In total 7 ancillary features are computed to be used in a random forest classifier. Below the features are briefly discussed.

- <b>Massive Edit:</b> This feature was computed when computing the difference in text. It return 0 for small edits and 1 for large edits according to a threshold value. This is saved in the column *'massive_edit'*.

- <b>Longest repeated character:</b> The function 'maxRepeat' identifies the length of the longest repeated character. Anything larger than 3 could be considered an unsafe or vandal edit.
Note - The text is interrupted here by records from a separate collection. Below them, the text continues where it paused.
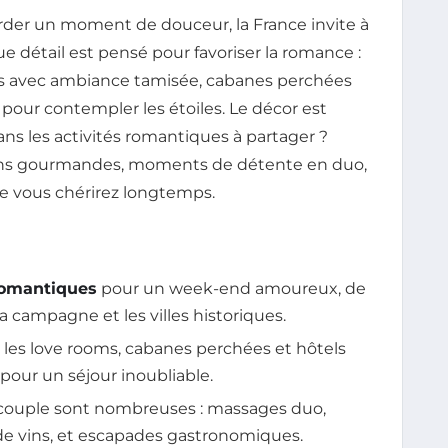
rder un moment de douceur, la France invite à
détail est pensé pour favoriser la romance :
oms avec ambiance tamisée, cabanes perchées
pour contempler les étoiles. Le décor est
ans les activités romantiques à partager ?
ions gourmandes, moments de détente en duo,
e vous chérirez longtemps.
romantiques
pour un week-end amoureux, de
a campagne et les villes historiques.
les love rooms, cabanes perchées et hôtels
pour un séjour inoubliable.
 couple sont nombreuses : massages duo,
de vins, et escapades gastronomiques.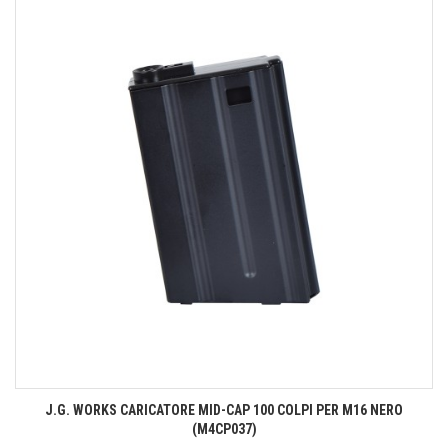
J.G. WORKS CARICATORE MID-CAP 100 COLPI PER M16 NERO
(M4CP037)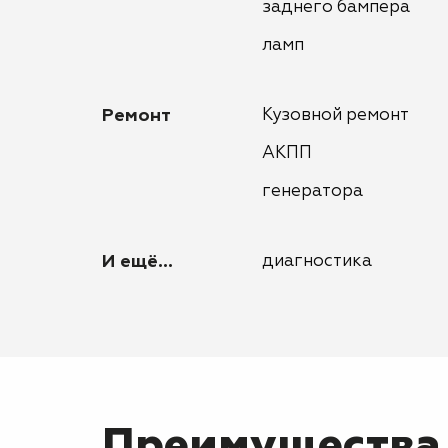
заднего бампера
ламп
Ремонт
Кузовной ремонт
АКПП
генератора
И ещё...
диагностика
Преимущества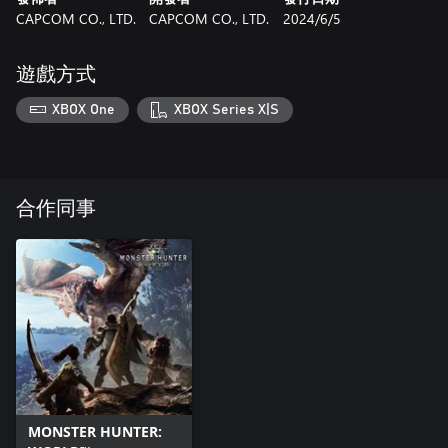
CAPCOM CO., LTD.
CAPCOM CO., LTD.
2024/6/5
遊戲方式
XBOX One
XBOX Series X|S
合作同事
MONSTER HUNTER: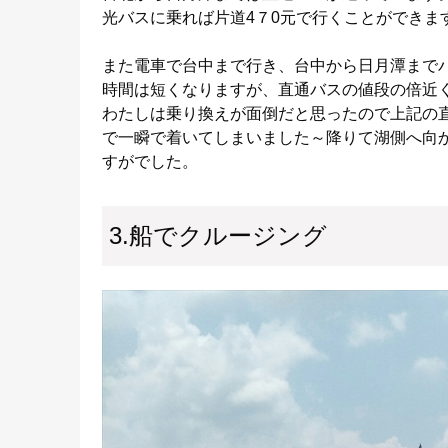
光バスに乗れば片道4７0元で行くことができま
また電車で台中まで行き、台中から日月潭まで
時間は短くなりますが、直通バスの値段の倍近
わたしは乗り換えが面倒だと思ったので上記の
で一瞬で着いてしまいました～降りて湖側へ向
すがでした。
3.船でクルージング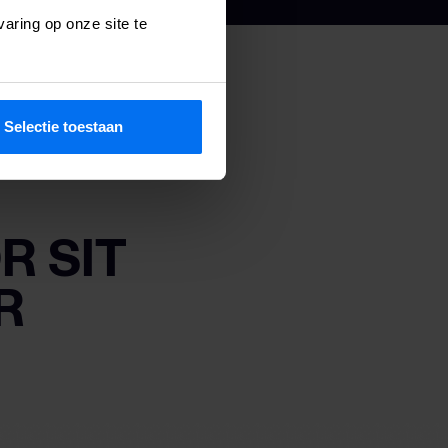
aring op onze site te
Selectie toestaan
R SIT
R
This is saved in the column *'longest_repeated_char'*.

- <b>Empty Edit:</b> The function checks if the edit was empty or not. This is saved in the column *'empty_edit'*.

- <b>Size Ratio:</b> This function computes the size difference between input and output text. It is important to note that this is already limited by the threshold used to identify massive edits. Results larger than 1 say that the number of words have increased. This is saved in the column *'size_ratio'*.

- <b>Alphanumeric Count:</b> This function returns a integer value. A value larger than 0 means that the edit includes at least one word which has both letters and numbers. These are usualy invalid words which could prove a vandal edit. This is saved in the column *'alpha_count'*.

- <b>Vulgar Language:</b> Vulgar language is a key indicator of vandalism on wikipedia. This function identifies the presence of these words. The function compares the vulgar words in the edit with the vulgar words in the original text and computes a ratio. If the number of words are the same than this could indicate that the page might just be about something vulgar assuming that an original text before the edit is always safe. If the number of vandal words increases then this could be considered as vandal. This is saved in the column *'vulgar_ratio'*.

- <b>Similarity:</b> Last but not least the similarity between old and new texts are compared. Very similar text might point to grammatical edits or small factual changes which are likely safe. This is saved in the column *'similarity'*.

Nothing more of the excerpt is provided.